Bangkok dan Thailand diguncang krisis hak asasi manusia yang serius pada tahun 2020 dan 2021. Pemerintahan Perdana Menteri Jenderal Prayut Chan-ocha telah menindak hak-hak sipil dan politik, terutama kebebasan berekspresi, dan secara sewenang-wenang menangkap para aktivis demokrasi yang menyerukan pembubaran parlemen, konstitusi baru, dan reformasi monarki. Pemerintah juga menggunakan pandemi Covid-19 sebagai dalih untuk memberlakukan keadaan darurat nasional dan membatasi pertemuan publik.

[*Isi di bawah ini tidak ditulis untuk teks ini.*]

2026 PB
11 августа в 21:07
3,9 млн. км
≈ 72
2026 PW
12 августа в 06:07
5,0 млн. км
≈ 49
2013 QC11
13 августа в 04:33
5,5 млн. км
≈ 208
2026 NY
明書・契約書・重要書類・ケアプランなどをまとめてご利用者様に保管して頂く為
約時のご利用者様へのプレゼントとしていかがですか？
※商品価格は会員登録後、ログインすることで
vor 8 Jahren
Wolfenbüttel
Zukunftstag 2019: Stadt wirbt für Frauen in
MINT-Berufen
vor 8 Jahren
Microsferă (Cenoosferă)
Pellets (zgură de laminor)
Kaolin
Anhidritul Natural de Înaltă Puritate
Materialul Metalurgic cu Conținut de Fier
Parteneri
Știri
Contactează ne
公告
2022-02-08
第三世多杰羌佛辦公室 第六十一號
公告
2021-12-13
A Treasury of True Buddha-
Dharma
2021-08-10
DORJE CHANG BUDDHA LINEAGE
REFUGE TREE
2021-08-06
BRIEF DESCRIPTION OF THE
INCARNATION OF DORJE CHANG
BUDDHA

Terinspirasi oleh ramalan Kamnan tentang nasib baik saya dan dilindungi oleh lima wali tak kasat mata, saya memberanikan diri untuk pergi ke Kota Malaikat dengan bantuan Chailai, seorang mahasiswa berusia 23 tahun dari salah satu Universitas di Bangkok Thailand. Chailai adalah salah satu dari puluhan ribu pengunjuk rasa yang secara teratur bergabung dengan demonstrasi yang diselenggarakan oleh Gerakan Rakyat, sebuah koalisi dari berbagai kelompok yang menuntut demokrasi dan hak asasi manusia. Chailai mengatakan kepada saya bahwa dia tidak takut dengan represi pemerintah atau hukuman yang keras di bawah hukum lse-majest, yang melarang kritik terhadap keluarga kerajaan.

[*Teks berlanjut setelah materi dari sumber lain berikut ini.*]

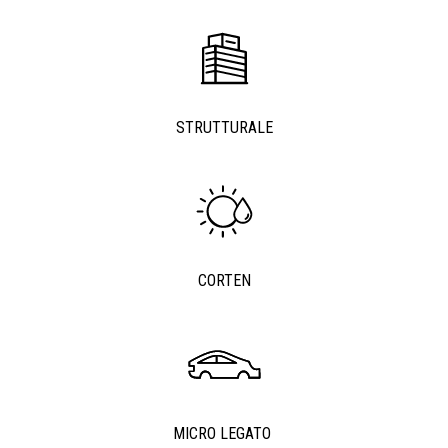
STRUTTURALE
CORTEN
MICRO LEGATO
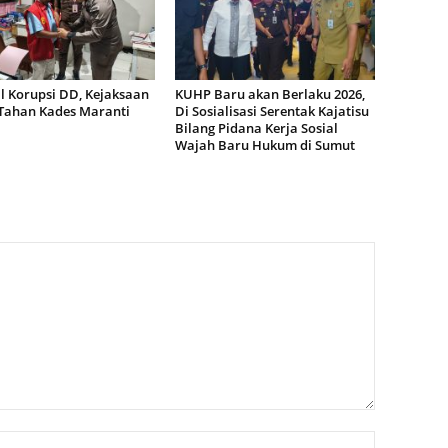
l Korupsi DD, Kejaksaan
KUHP Baru akan Berlaku 2026,
 Tahan Kades Maranti
Di Sosialisasi Serentak Kajatisu
Bilang Pidana Kerja Sosial
Wajah Baru Hukum di Sumut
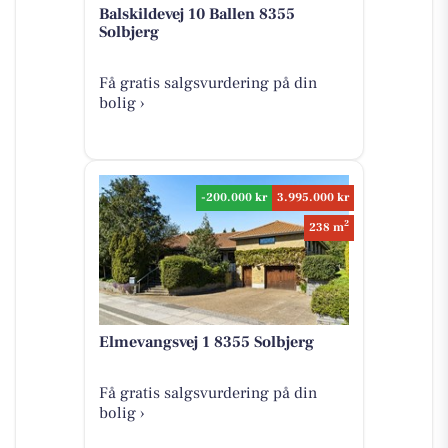
Balskildevej 10 Ballen 8355
Solbjerg
Få gratis salgsvurdering på din
bolig ›
-200.000 kr
3.995.000 kr
2
238 m
Elmevangsvej 1 8355 Solbjerg
Få gratis salgsvurdering på din
bolig ›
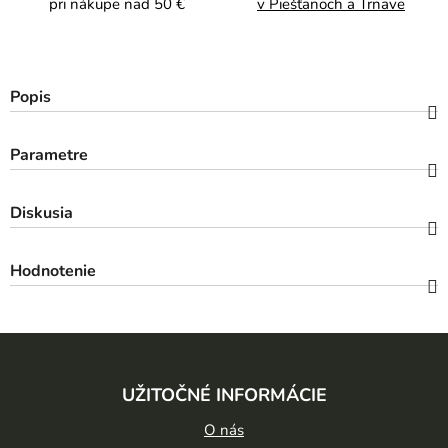
pri nákupe nad 50 €
v Piešťanoch a Trnave
Popis
Parametre
Diskusia
Hodnotenie
Z
á
UŽITOČNÉ INFORMÁCIE
p
ä
O nás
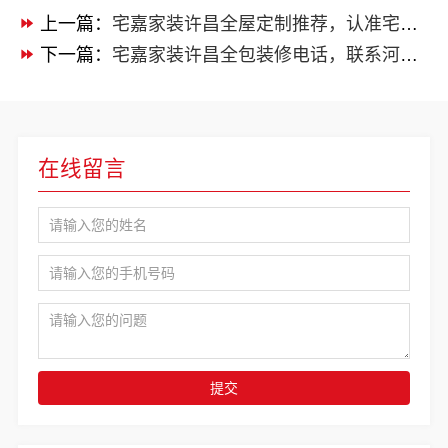
上一篇：
宅嘉家装许昌全屋定制推荐，认准宅嘉装饰材料有限公司
下一篇：
宅嘉家装许昌全包装修电话，联系河南宅嘉装饰
在线留言
提交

Dia mengatakan bahwa dia ingin melihat sistem yang lebih demokratis dan akuntabel di Thailand, di mana rakyat memiliki suara dalam bagaimana mereka diperintah dan di mana kerajaan menghormati konstitusi dan membayar pajak. Dia mengatakan bahwa dia tidak sendirian dalam menyuarakan aspirasinya, karena banyak warga Thailand dari berbagai latar belakang dan wilayah telah bergabung dalam protes, termasuk anak-anak, kelompok LGBT, etnis Muslim Melayu, dan korban kekerasan yang disponsori oleh negara. Dia mengatakan bahwa Bangkok bukan hanya kota para malaikat, tetapi juga kota keberanian dan harapan.